%%

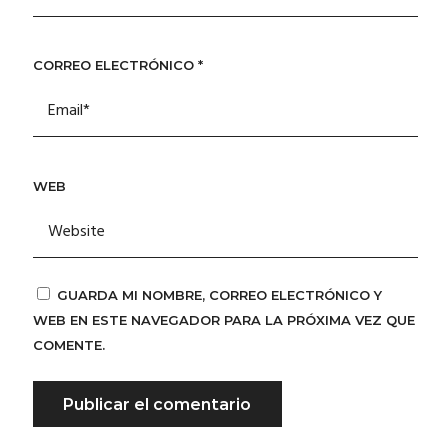
CORREO ELECTRÓNICO
*
WEB
GUARDA MI NOMBRE, CORREO ELECTRÓNICO Y
WEB EN ESTE NAVEGADOR PARA LA PRÓXIMA VEZ QUE
COMENTE.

%%

→ Problem statement: Set down all of the entries exactly as they stand, without any image.

→ Answer to this exercise:
CORREO ELECTRÓNICO
*
WEB
GUARDA MI NOMBRE, CORREO ELECTRÓNICO Y
WEB EN ESTE NAVEGADOR PARA LA PRÓXIMA VEZ QUE
COMENTE.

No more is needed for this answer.